### EXERCISE REQUIREMENTS
Pictures are not part of the copy; reproduce the remaining data exactly.

· · · ·

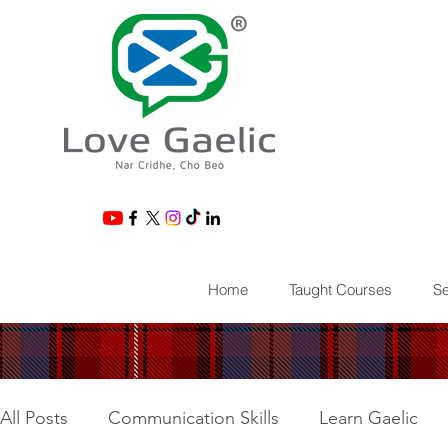
®
Home
Taught Courses
Se
All Posts
Communication Skills
Learn Gaelic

· · · ·

### RESULT
®
Home
Taught Courses
Se
All Posts
Communication Skills
Learn Gaelic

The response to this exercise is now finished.